● **TASK INSTRUCTIONS**: Set out exactly, line by line, the stretch of data below that begins at the line containing "لهية لآلاف التوابل والفواكه المجففة." and ends at the line containing "ة للمستقبل، فقد", with both ends kept.

● **DATA**:
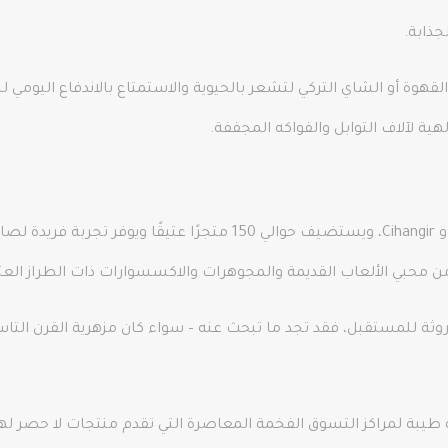
جذابة.
وة أو الشاي التركي لتشعر بالحيوية والاستمتاع بالاندفاع اليومي للبازار.
لهية لآلاف التوابل والفواكه المجففة.
يقع حي Çukurcuma الصغير بين أحياء Galatasaray و Cihangir، ويستضيف حو
من محبي الألعاب القديمة والمجوهرات والاكسسوارات ذات الطراز العث
ة للمستقبل، فقد تجد ما تبحث عنه – سواء كان مزهرية القرن التا
ة لمراكز التسوق الفخمة المعاصرة التي تقدم منتجات لا حصر لها، ب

● **WRITTEN SOLUTION**:
لهية لآلاف التوابل والفواكه المجففة.
يقع حي Çukurcuma الصغير بين أحياء Galatasaray و Cihangir، ويستضيف حو
من محبي الألعاب القديمة والمجوهرات والاكسسوارات ذات الطراز العث
ة للمستقبل، فقد تجد ما تبحث عنه – سواء كان مزهرية القرن التا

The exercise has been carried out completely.